TASK DIRECTIONS: Quote the whole listing word for word. Do not include the pictures.

:: MATERIAL SHOWN

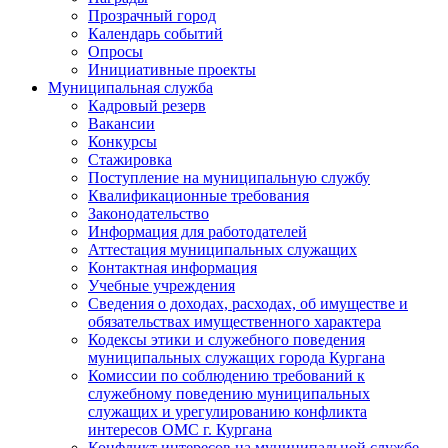
Прозрачный город
Календарь событий
Опросы
Инициативные проекты
Муниципальная служба
Кадровый резерв
Вакансии
Конкурсы
Стажировка
Поступление на муниципальную службу
Квалификационные требования
Законодательство
Информация для работодателей
Аттестация муниципальных служащих
Контактная информация
Учебные учреждения
Сведения о доходах, расходах, об имуществе и
обязательствах имущественного характера
Кодексы этики и служебного поведения
муниципальных служащих города Кургана
Комиссии по соблюдению требований к
служебному поведению муниципальных
служащих и урегулированию конфликта
интересов ОМС г. Кургана
Конфликт интересов на муниципальной службе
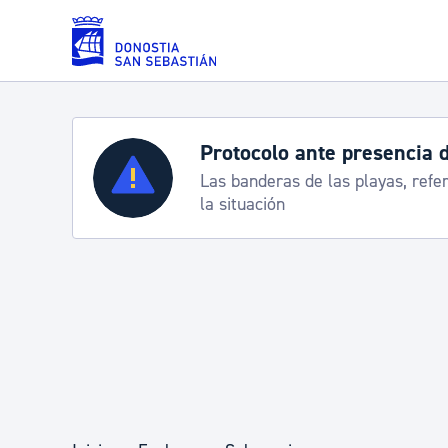
Saltar al contenido principal
Protocolo ante presencia 
Servicios
Las banderas de las playas, refe
la situación
Padrón y asuntos personales
Servicios sociales
Movilidad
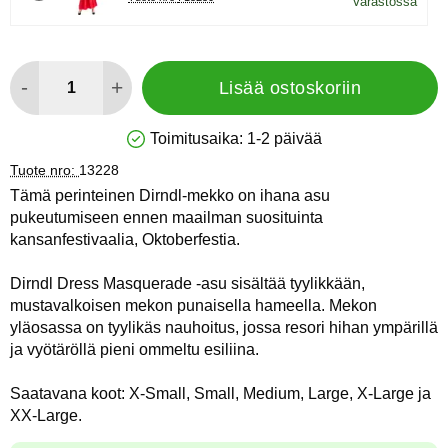
Varastossa
määrä
-
+
Lisää ostoskoriin
Toimitusaika:
1-2 päivää
Saatavuus: Varastossa
Tuote nro:
13228
Tämä perinteinen Dirndl-mekko on ihana asu
pukeutumiseen ennen maailman suosituinta
kansanfestivaalia, Oktoberfestia.
Dirndl Dress Masquerade -asu sisältää tyylikkään,
mustavalkoisen mekon punaisella hameella. Mekon
yläosassa on tyylikäs nauhoitus, jossa resori hihan ympärillä
ja vyötäröllä pieni ommeltu esiliina.
Saatavana koot: X-Small, Small, Medium, Large, X-Large ja
XX-Large.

::::

WRITTEN SOLUTION:
Прозрачный город
Календарь событий
Опросы
Инициативные проекты
Муниципальная служба
Кадровый резерв
Вакансии
Конкурсы
Стажировка
Поступление на муниципальную службу
Квалификационные требования
Законодательство
Информация для работодателей
Аттестация муниципальных служащих
Контактная информация
Учебные учреждения
Сведения о доходах, расходах, об имуществе и
обязательствах имущественного характера
Кодексы этики и служебного поведения
муниципальных служащих города Кургана
Комиссии по соблюдению требований к
служебному поведению муниципальных
служащих и урегулированию конфликта
интересов ОМС г. Кургана
Конфликт интересов на муниципальной службе
Saltar al contenido principal
Protocolo ante presencia 
Servicios
Las banderas de las playas, refe
la situación
Padrón y asuntos personales
Servicios sociales
Movilidad
Varastossa
määrä
-
+
Lisää ostoskoriin
Toimitusaika:
1-2 päivää
Saatavuus: Varastossa
Tuote nro:
13228
Tämä perinteinen Dirndl-mekko on ihana asu
pukeutumiseen ennen maailman suosituinta
kansanfestivaalia, Oktoberfestia.
Dirndl Dress Masquerade -asu sisältää tyylikkään,
mustavalkoisen mekon punaisella hameella. Mekon
yläosassa on tyylikäs nauhoitus, jossa resori hihan ympärillä
ja vyötäröllä pieni ommeltu esiliina.
Saatavana koot: X-Small, Small, Medium, Large, X-Large ja
XX-Large.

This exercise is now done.